-- TASK STATEMENT --
Filter the listing below, keeping every line that holds "Scherer".

---

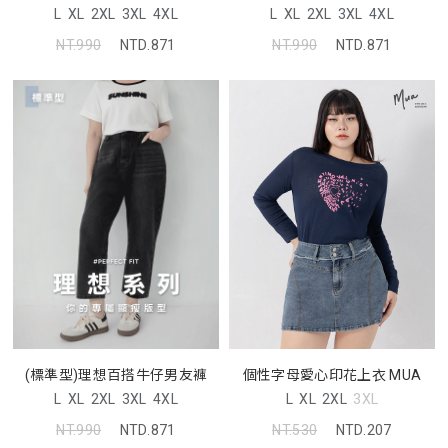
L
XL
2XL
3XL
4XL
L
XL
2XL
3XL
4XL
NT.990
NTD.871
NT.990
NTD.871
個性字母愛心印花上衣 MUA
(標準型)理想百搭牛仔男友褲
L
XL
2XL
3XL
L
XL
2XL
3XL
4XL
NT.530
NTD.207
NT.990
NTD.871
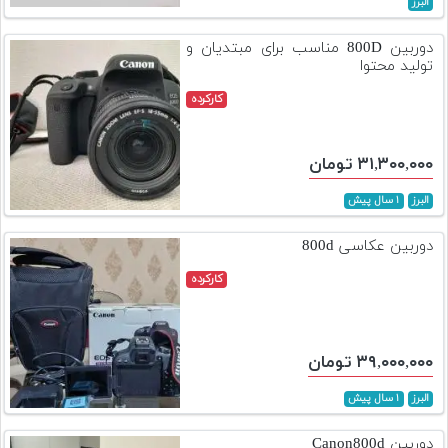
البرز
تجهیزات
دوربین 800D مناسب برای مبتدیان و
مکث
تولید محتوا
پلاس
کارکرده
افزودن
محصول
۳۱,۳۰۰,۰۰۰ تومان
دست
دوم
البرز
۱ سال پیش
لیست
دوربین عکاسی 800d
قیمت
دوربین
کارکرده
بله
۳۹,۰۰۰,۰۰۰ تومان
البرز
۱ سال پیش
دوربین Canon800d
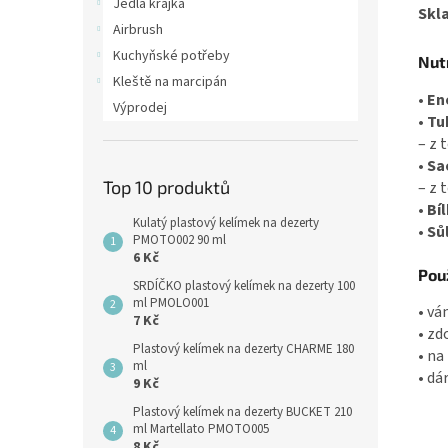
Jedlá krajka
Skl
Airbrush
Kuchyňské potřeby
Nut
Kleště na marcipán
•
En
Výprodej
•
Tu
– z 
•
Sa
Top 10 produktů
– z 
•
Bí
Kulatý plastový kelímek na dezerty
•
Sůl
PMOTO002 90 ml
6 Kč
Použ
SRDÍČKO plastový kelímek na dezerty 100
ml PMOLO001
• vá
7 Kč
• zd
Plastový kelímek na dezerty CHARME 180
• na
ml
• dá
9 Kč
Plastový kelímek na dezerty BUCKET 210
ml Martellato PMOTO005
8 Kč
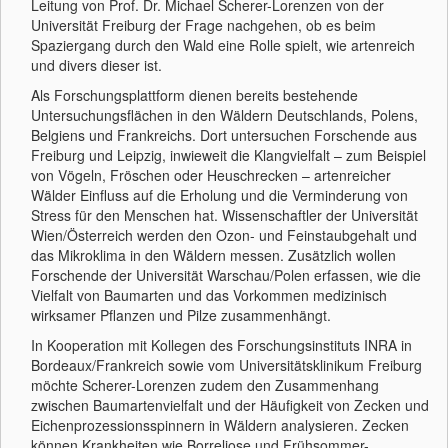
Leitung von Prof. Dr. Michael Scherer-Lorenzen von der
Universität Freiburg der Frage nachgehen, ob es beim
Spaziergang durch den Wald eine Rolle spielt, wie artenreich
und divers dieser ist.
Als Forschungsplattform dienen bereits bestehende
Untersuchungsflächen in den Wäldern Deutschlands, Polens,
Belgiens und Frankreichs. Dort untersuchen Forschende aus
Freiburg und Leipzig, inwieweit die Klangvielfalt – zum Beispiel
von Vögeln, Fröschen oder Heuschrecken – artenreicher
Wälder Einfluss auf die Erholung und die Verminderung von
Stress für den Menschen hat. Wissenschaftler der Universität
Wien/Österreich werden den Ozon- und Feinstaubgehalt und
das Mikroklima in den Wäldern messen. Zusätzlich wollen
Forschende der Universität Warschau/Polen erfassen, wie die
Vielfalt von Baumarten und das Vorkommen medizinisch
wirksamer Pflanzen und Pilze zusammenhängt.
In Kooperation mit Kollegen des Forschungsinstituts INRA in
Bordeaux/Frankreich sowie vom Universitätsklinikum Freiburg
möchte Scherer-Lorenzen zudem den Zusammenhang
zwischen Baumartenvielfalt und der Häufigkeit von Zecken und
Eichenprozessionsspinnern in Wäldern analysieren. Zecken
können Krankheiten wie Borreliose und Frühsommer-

---

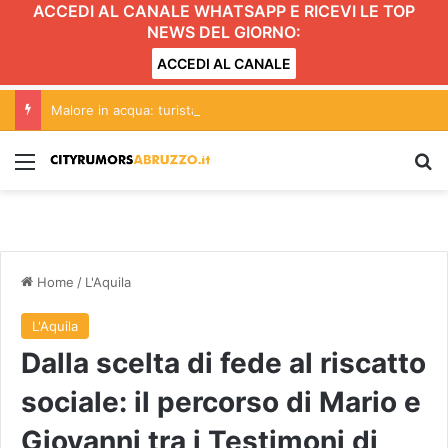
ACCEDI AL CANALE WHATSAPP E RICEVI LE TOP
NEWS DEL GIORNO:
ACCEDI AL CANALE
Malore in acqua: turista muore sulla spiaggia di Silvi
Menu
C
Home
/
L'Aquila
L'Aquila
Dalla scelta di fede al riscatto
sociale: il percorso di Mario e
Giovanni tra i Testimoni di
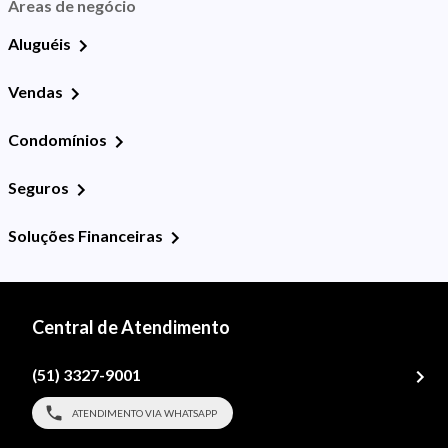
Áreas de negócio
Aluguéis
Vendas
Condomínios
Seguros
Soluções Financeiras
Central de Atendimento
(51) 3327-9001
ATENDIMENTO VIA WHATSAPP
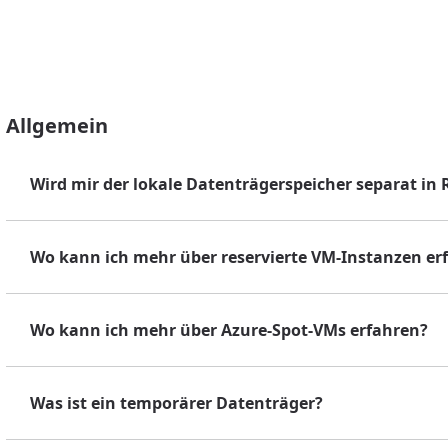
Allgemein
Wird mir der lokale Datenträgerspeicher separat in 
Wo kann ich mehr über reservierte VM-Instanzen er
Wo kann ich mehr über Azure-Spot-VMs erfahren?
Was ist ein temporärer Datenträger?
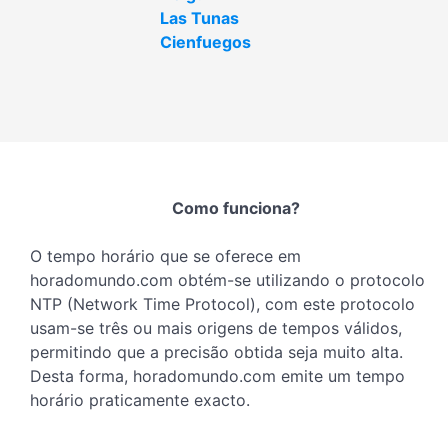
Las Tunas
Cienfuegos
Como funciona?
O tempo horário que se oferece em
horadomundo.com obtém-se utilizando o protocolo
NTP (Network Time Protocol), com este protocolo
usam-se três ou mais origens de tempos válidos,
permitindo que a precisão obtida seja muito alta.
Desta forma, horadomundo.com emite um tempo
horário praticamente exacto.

---

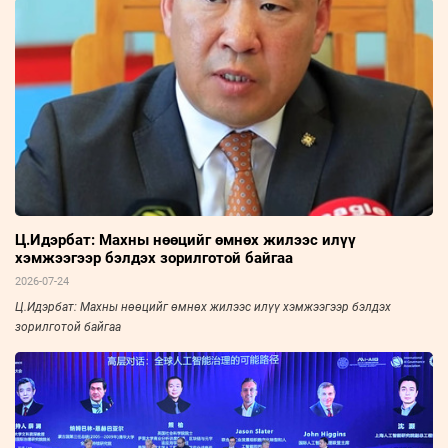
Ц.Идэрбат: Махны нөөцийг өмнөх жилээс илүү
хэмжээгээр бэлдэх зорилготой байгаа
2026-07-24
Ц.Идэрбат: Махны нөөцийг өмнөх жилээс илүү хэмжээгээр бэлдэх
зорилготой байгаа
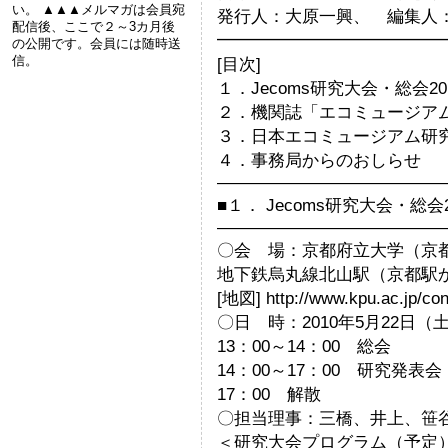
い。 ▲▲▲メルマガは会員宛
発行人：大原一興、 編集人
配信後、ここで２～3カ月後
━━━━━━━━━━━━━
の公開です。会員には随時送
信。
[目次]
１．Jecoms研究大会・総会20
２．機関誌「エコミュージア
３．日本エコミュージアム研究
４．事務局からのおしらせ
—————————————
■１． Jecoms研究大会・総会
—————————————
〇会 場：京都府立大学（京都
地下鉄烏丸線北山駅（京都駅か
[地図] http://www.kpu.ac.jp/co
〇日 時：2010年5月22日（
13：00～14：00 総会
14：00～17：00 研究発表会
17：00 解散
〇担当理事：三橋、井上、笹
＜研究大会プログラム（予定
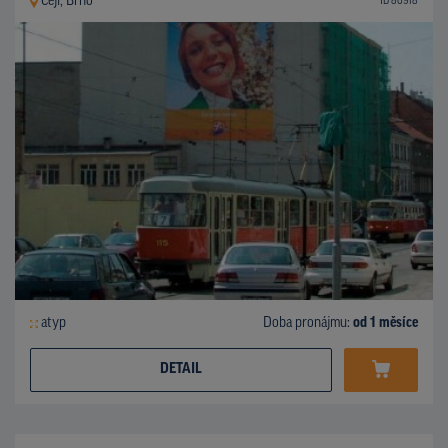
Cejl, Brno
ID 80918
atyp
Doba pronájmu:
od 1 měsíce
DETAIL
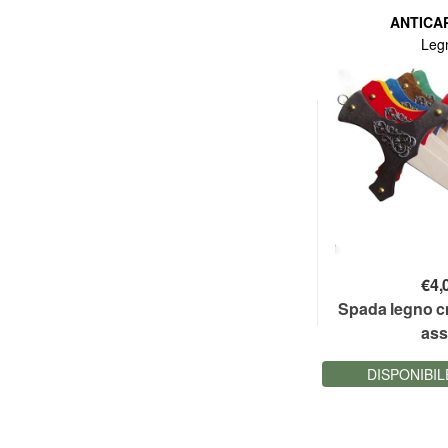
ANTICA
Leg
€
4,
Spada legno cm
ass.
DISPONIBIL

---

-- RESULT OF THE EXERCISE --
Leitung von Prof. Dr. Michael Scherer-Lorenzen von der
möchte Scherer-Lorenzen zudem den Zusammenhang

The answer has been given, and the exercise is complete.